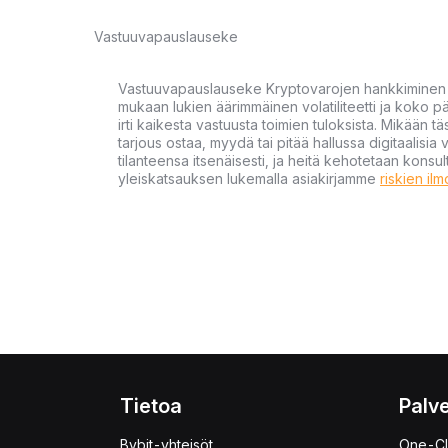
Vastuuvapauslauseke
Vastuuvapauslauseke Kryptovarojen hankkiminen kr
mukaan lukien äärimmäinen volatiliteetti ja koko
irti kaikesta vastuusta toimien tuloksista. Mikään tä
tarjous ostaa, myydä tai pitää hallussa digitaalisia 
tilanteensa itsenäisesti, ja heitä kehotetaan kons
yleiskatsauksen lukemalla asiakirjamme
riskien il
Tietoa
Palve
Bybit-yhteisöt
One-Cl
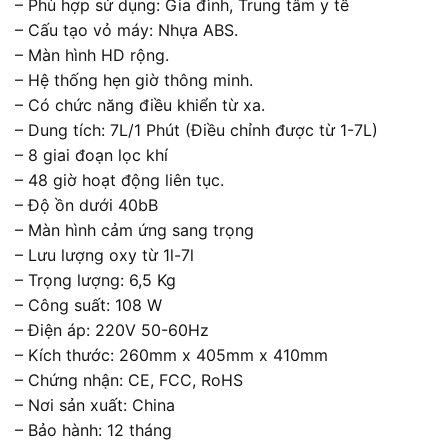
– Phù hợp sử dụng: Gia đình, Trung tâm y tế
– Cấu tạo vỏ máy: Nhựa ABS.
– Màn hình HD rộng.
– Hệ thống hẹn giờ thông minh.
– Có chức năng điều khiển từ xa.
– Dung tích: 7L/1 Phút (Điều chỉnh được từ 1-7L)
– 8 giai đoạn lọc khí
– 48 giờ hoạt động liên tục.
– Độ ồn dưới 40bB
– Màn hình cảm ứng sang trọng
– Lưu lượng oxy từ 1l-7l
– Trọng lượng: 6,5 Kg
– Công suất: 108 W
– Điện áp: 220V 50-60Hz
– Kích thước: 260mm x 405mm x 410mm
– Chứng nhận: CE, FCC, RoHS
– Nơi sản xuất: China
– Bảo hành: 12 tháng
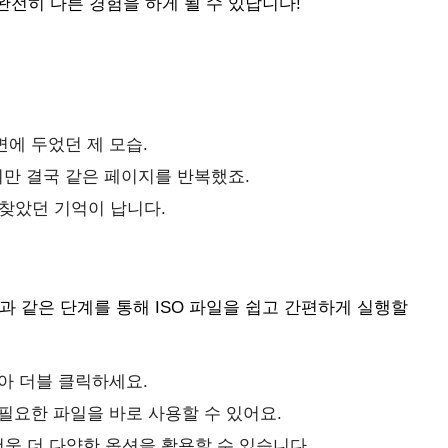
전히 다른 경험을 하게 될 수 있답니다!
면에 두었던 제 모습.
만 결국 같은 페이지를 반복했죠.
을 찾았던 기억이 납니다.
과 같은 단계를 통해 ISO 파일을 쉽고 간편하게 실행할
찾아 더블 클릭하세요.
필요한 파일을 바로 사용할 수 있어요.
더욱 더 다양한 옵션을 활용할 수 있습니다.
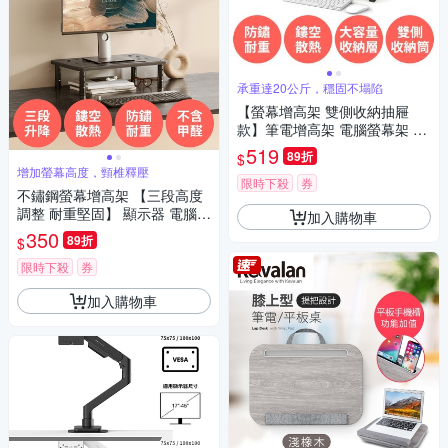
承重達20公斤，穩固不塌陷
【螢幕增高架 雙側收納抽屜
款】筆電增高架 電腦螢幕架 散
熱架 桌上置物架 收納架 顯示器
519
89折
$
墊高架 大容量收納
增加螢幕高度，頸椎釋壓
限時下殺
券
不鏽鋼螢幕增高架 【三段高度
調整 耐重堅固】 顯示器 電腦
加入購物車
筆電 散熱架 桌上架 置物架 收
350
89折
$
納架 墊高架
限時下殺
券
加入購物車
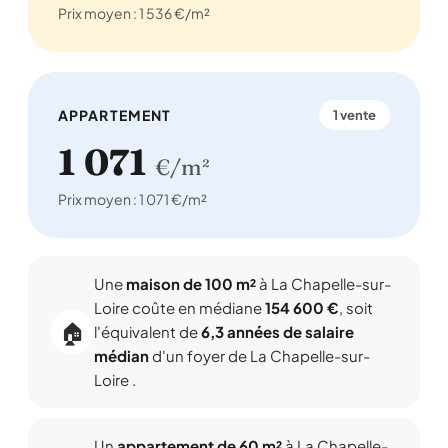
Prix moyen : 1 536 €/m²
APPARTEMENT
1 vente
1 071
€/m²
Prix moyen : 1 071 €/m²
Une
maison de 100 m²
à La Chapelle-sur-
Loire coûte en médiane
154 600 €
, soit
🏠
l'équivalent de
6,3 années de salaire
médian
d'un foyer de La Chapelle-sur-
Loire .
Un
appartement de 60 m²
à La Chapelle-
++++++++
The required output is every line of the data above, set down exactly and stripped of pictures.

Vastuuvapauslauseke
Vastuuvapauslauseke Kryptovarojen hankkiminen kr
mukaan lukien äärimmäinen volatiliteetti ja koko
irti kaikesta vastuusta toimien tuloksista. Mikään tä
tarjous ostaa, myydä tai pitää hallussa digitaalisia 
tilanteensa itsenäisesti, ja heitä kehotetaan kons
yleiskatsauksen lukemalla asiakirjamme
riskien il
Tietoa
Palve
Bybit-yhteisöt
One-Cl
– Phù hợp sử dụng: Gia đình, Trung tâm y tế
– Cấu tạo vỏ máy: Nhựa ABS.
– Màn hình HD rộng.
– Hệ thống hẹn giờ thông minh.
– Có chức năng điều khiển từ xa.
– Dung tích: 7L/1 Phút (Điều chỉnh được từ 1-7L)
– 8 giai đoạn lọc khí
– 48 giờ hoạt động liên tục.
– Độ ồn dưới 40bB
– Màn hình cảm ứng sang trọng
– Lưu lượng oxy từ 1l-7l
– Trọng lượng: 6,5 Kg
– Công suất: 108 W
– Điện áp: 220V 50-60Hz
– Kích thước: 260mm x 405mm x 410mm
– Chứng nhận: CE, FCC, RoHS
– Nơi sản xuất: China
– Bảo hành: 12 tháng
전히 다른 경험을 하게 될 수 있답니다!
면에 두었던 제 모습.
만 결국 같은 페이지를 반복했죠.
을 찾았던 기억이 납니다.
과 같은 단계를 통해 ISO 파일을 쉽고 간편하게 실행할
찾아 더블 클릭하세요.
필요한 파일을 바로 사용할 수 있어요.
더욱 더 다양한 옵션을 활용할 수 있습니다.
承重達20公斤，穩固不塌陷
【螢幕增高架 雙側收納抽屜
款】筆電增高架 電腦螢幕架 散
熱架 桌上置物架 收納架 顯示器
519
89折
$
墊高架 大容量收納
增加螢幕高度，頸椎釋壓
限時下殺
券
不鏽鋼螢幕增高架 【三段高度
調整 耐重堅固】 顯示器 電腦
加入購物車
筆電 散熱架 桌上架 置物架 收
350
89折
$
納架 墊高架
限時下殺
券
加入購物車
Prix moyen : 1 536 €/m²
APPARTEMENT
1 vente
1 071
€/m²
Prix moyen : 1 071 €/m²
Une
maison de 100 m²
à La Chapelle-sur-
Loire coûte en médiane
154 600 €
, soit
🏠
l'équivalent de
6,3 années de salaire
médian
d'un foyer de La Chapelle-sur-
Loire .
Un
appartement de 60 m²
à La Chapelle-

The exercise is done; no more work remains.